It might be the case that what people find beautiful and ugly is subjective, but that's not an explanation of ~why~ people find some things beautiful or ugly. Things, including aesthetics, have causal reasons for being the way they are. You can even ask "what would change my mind about whether this is beautiful or ugly?". Raemon explores this topic in depth.

Raemon3h52
0
Yesterday I was at a "cultivating curiosity" workshop beta-test. One concept was "there are different mental postures you can adopt, that affect how easy it is not notice and cultivate curiosities." It wasn't exactly the point of the workshop, but I ended up with several different "curiosity-postures", that were useful to try on while trying to lean into "curiosity" re: topics that I feel annoyed or frustrated or demoralized about.
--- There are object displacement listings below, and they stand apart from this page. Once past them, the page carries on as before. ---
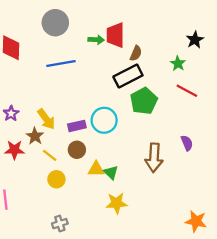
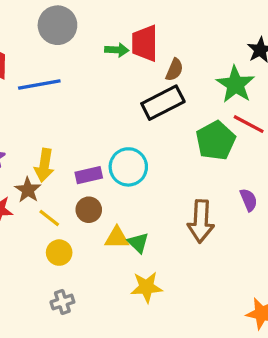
blue line: (61, 64) -> (39, 85), moved
green star: (178, 64) -> (235, 85), size x1.6
green pentagon: (144, 101) -> (216, 141), moved
yellow arrow: (46, 119) -> (44, 165), turned 45
gray cross: (60, 224) -> (62, 302), moved

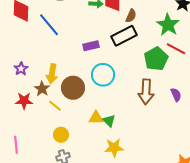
blue line: (39, 85) -> (49, 25), turned 60
purple rectangle: (89, 175) -> (91, 46), moved
brown circle: (89, 210) -> (73, 88), moved, size x1.5
brown arrow: (201, 221) -> (146, 92), moved
yellow circle: (59, 253) -> (61, 135), moved

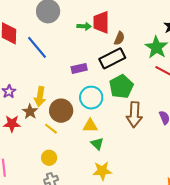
green pentagon: (156, 59) -> (121, 86), moved
yellow line: (55, 106) -> (51, 129), moved
yellow triangle: (96, 118) -> (90, 126), moved

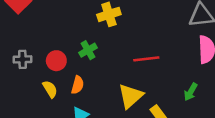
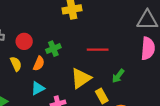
green cross: (88, 50) -> (53, 49), moved
green arrow: (191, 92) -> (118, 76), moved

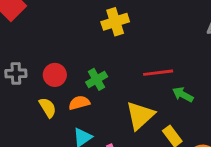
orange semicircle: (39, 63) -> (79, 103), turned -120
green arrow: (118, 76) -> (183, 95), moved, turned 88

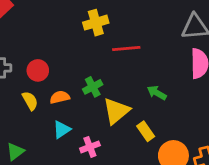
red line: (158, 73) -> (126, 49), moved
green cross: (97, 79) -> (93, 87), moved

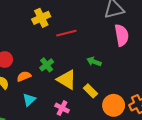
yellow triangle: (116, 111) -> (67, 80), turned -40
pink cross: (90, 147) -> (62, 108), moved, turned -32

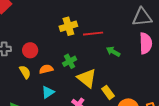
yellow cross: (41, 18) -> (68, 26), moved
green arrow: (94, 62) -> (113, 52), moved

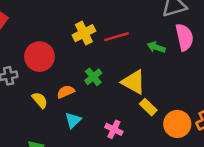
red circle: (30, 50) -> (39, 57), moved, size x1.5
green arrow: (113, 52) -> (156, 47), moved
yellow triangle: (87, 78) -> (134, 82), moved

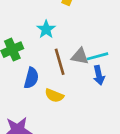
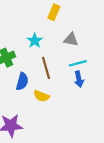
gray triangle: (80, 56) -> (71, 39), moved

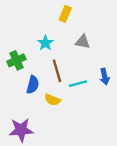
cyan line: (78, 63) -> (78, 84), moved
blue arrow: (79, 79) -> (105, 77), moved

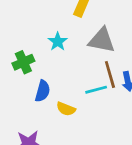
gray triangle: (83, 42) -> (102, 40), size x1.5
brown line: (57, 71) -> (110, 75), moved

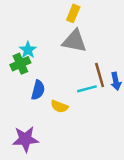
gray triangle: (102, 40) -> (74, 41), moved
cyan star: (58, 42) -> (28, 50), moved

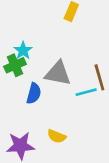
gray triangle: (74, 41) -> (58, 73), moved
yellow semicircle: (59, 106) -> (57, 136), moved

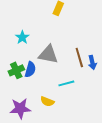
green cross: (15, 65) -> (16, 70), moved
cyan line: (86, 92) -> (66, 83), moved

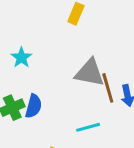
gray triangle: (48, 54) -> (90, 73), moved

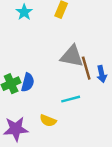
cyan star: (21, 58) -> (24, 12), moved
The default stances I end up with when I Try To Do Curiosity On Purpose are something like: 1. Dutiful Curiosity (which is kinda fake, although capable of being dissociatedly autistic and noticing lots of details that exist and questions I could ask) 2. Performatively Friendly Curiosity (also kinda fake, but does shake me out of my default way of relating to things. In this, I imagine saying to whatever thing I'm bored/frustrated with "hullo!" and try to acknowledge it and and give it at least some chance of telling me things) But some other stances to try on, that came up, were: 3. Curiosity like "a predator." "I wonder what that mouse is gonna do?" 4. Earnestly playful curiosity. "oh that [frustrating thing] is so neat, I wonder how it works! what's it gonna do next?" 5. Curiosity like "a lover". "What's it like to be that you? What do you want? How can I help us grow together?" 6. Curiosity like "a mother" or "father" (these feel slightly different to me, but each is treating [my relationship with a frustrating thing] like a small child who is bit scared, who I want to help, who I am generally more competent than but still want to respect the autonomy of." 7. Curiosity like "a competent but unemotional robot", who just algorithmically notices "okay what are all the object level things going on here, when I ignore my usual abstractions?"... and then "okay, what are some questions that seem notable?" and "what are my beliefs about how I can interact with this thing?" and "what can I learn about this thing that'd be useful for my goals?"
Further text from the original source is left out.